The meeting brought together ministry representatives and independent experts from 10 peer countries (Belgium, Czech Republic, Denmark, Finland, Germany, Greece, Malta, Norway, Serbia and the UK) as well as representatives from DG Employment, Social Affairs and Equal Opportunities at the European Commission.
The debate revealed that many of the Member States present employ policies which explicitly or implicitly aim to attract highly skilled immigrant labour. Having said that, the situation in the various countries present differs a lot in terms of economic, geographic, demographic, security and institutional conditions. Countries employ various immigration policy approaches and use different criteria to provide labour market access to immigrant workers from third countries, as well as from within the EU.

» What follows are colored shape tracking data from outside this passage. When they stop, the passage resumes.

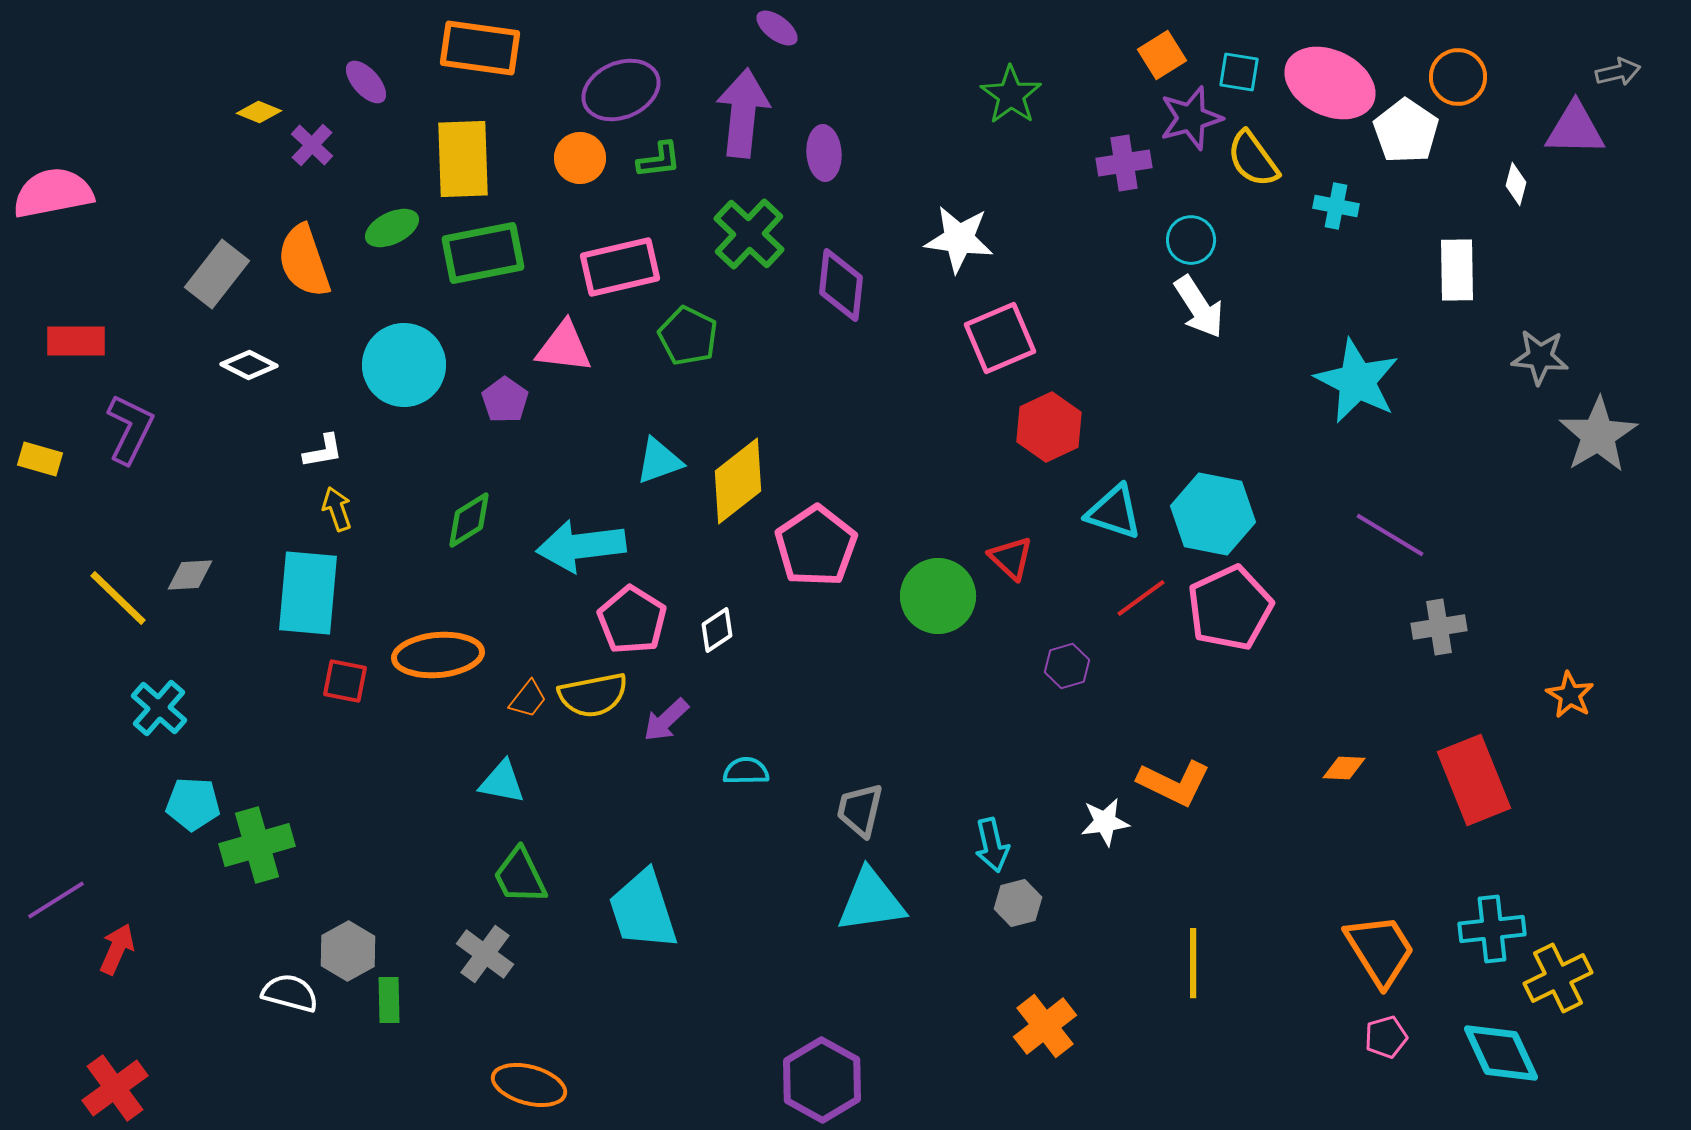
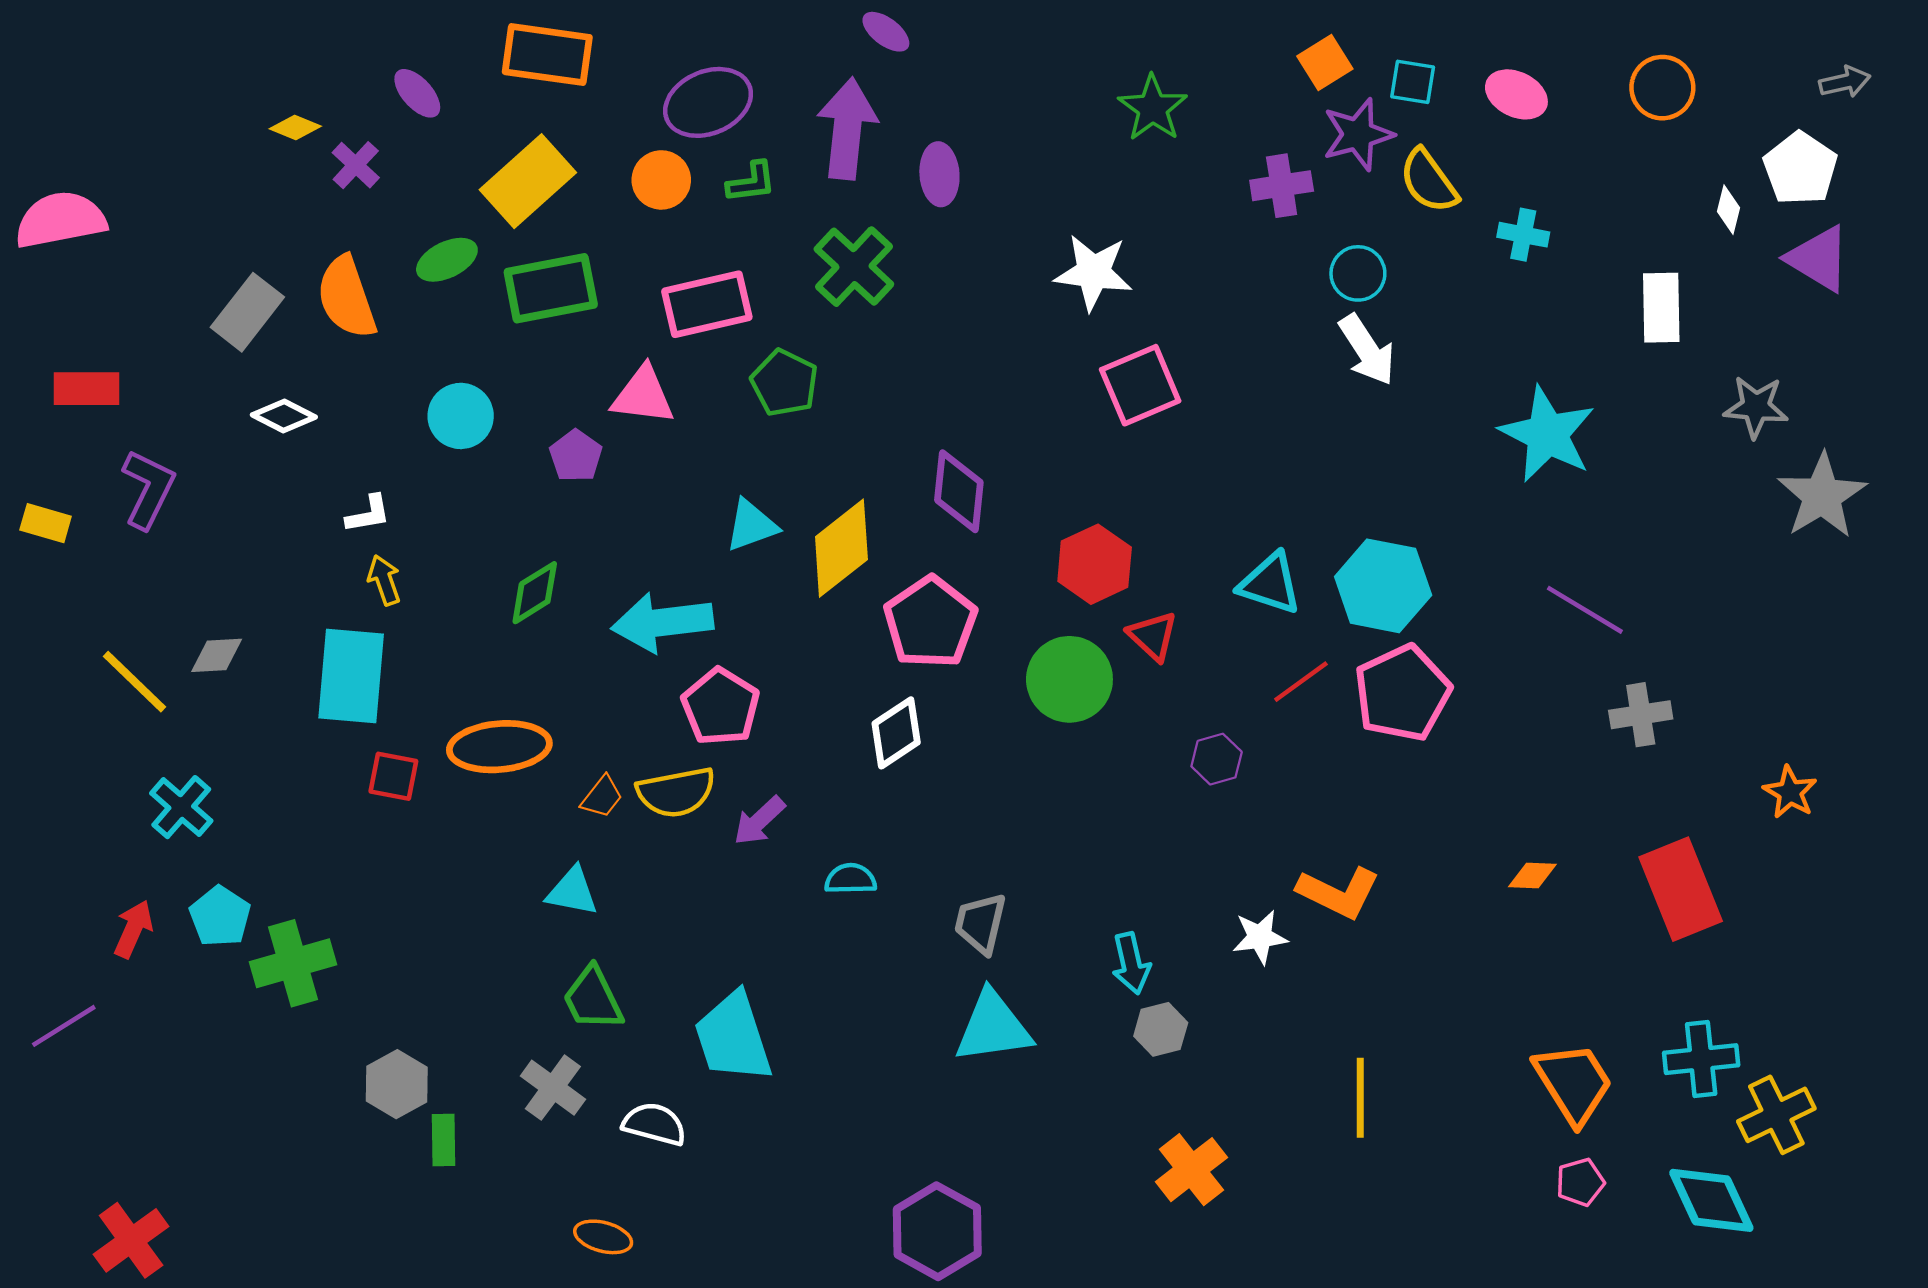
pink ellipse: (1330, 83) -> (1516, 94), size x0.6
purple triangle: (1575, 129) -> (1819, 259), moved, turned 30
white pentagon: (1406, 131) -> (1800, 169), moved
yellow rectangle: (463, 159) -> (528, 181), turned 50
purple diamond: (841, 285) -> (959, 491), moved
cyan circle: (404, 365) -> (461, 416), size x0.7
red hexagon: (1049, 427) -> (1095, 564), moved
white diamond: (717, 630) -> (896, 733), moved, size x1.4
cyan pentagon: (193, 804) -> (220, 917), turned 30
red arrow: (117, 949) -> (133, 929), moved
white semicircle: (290, 993) -> (654, 1124), moved
orange ellipse: (529, 1085) -> (603, 1237), size x0.7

The main conclusions of discussions can be summarised under the following headings:
- Role of migration in the current crisis and in relation to future demographic trends:
Although experience shows that some countries have implemented tougher checks on migration and incentives to return during the period of economic crisis, it was agreed that on the whole such measures affected highly skilled migrants less, as their skills often continued to be in high demand. It was also emphasised that attracting highly skilled migrants cannot be a solution for demographic change and ageing workforce, but rather a policy measure to overcome certain skills gaps and policies have to go hand in hand with strong vocational education and training policies and measures to tap underused domestic potential (e.g. measures to encourage more women to enter the labour market and for older workers to stay on in employment).
- Focus of immigration policies on highly skilled migrants:
The host country example emphasised entry to highly skilled migrants by setting a wage criterion of 1.24 times the average wage (in the sector or on the Estonian labour market depending on whether migration was for 6 months or 2 years). While a number of other countries also used a wage criterion to govern entry of particular types of migrants a number of differences emerged. Because of Estonia's relatively small labour market and its stage of economic development, the use of the wage criterion forms the core of migration policy whereas in many of the peer countries the wage criterion only formed one element besides other selection approaches (e.g. points based systems; catalogue of shortage sectors; scrutiny of qualifications, etc.). In addition a number of countries emphasised that migration of low skilled workers was also important to them in certain sectors and for short-term assignments. In addition, countries with a long tradition of migration additionally grappled with other concerns such as family reunification and the longer-term integration of migrants.
- Balance of intra-EU and third country migration:
Estonia's policy currently largely focuses on attracting third country migrants as the country's wage levels can mean that employment is less attractive to other EU nationals. In a number of the peer countries, the clear policy focus as well as the reality of migration flows was on intra-EU migration.
- Design and implementation of immigration policies:
Immigration policies have to emanate from well defined policy objectives with clear focus and use transparent and non-bureaucratic measures. To build a functioning scheme, effective coordination and collaboration between various ministries and public administration is important and the involvement of social partners is an indispensable prerequisite.
The meeting concluded that well designed migration policies which as far as possible reduce bureaucratic burdens on employers and migrants while safeguarding local labour force and wage levels are critical both at national and EU level. Schemes should be designed in the view of a longer perspective exceeding the horizon of the ongoing crisis to avoid to emergence of skills gaps but also social inequalities in the long term. Stop-start policy approaches to migration responding too closely to the immediate demands of economic cycles could harm the interests of employers and migrants (and therefore of the economy and its growth) who require a more predictable policy to plan their commitments properly. Countries favouring longer-term migration in line with the ideas behind the European Blue card also need to place further emphasis on integration policies and their compatibility with short-term immigration schemes.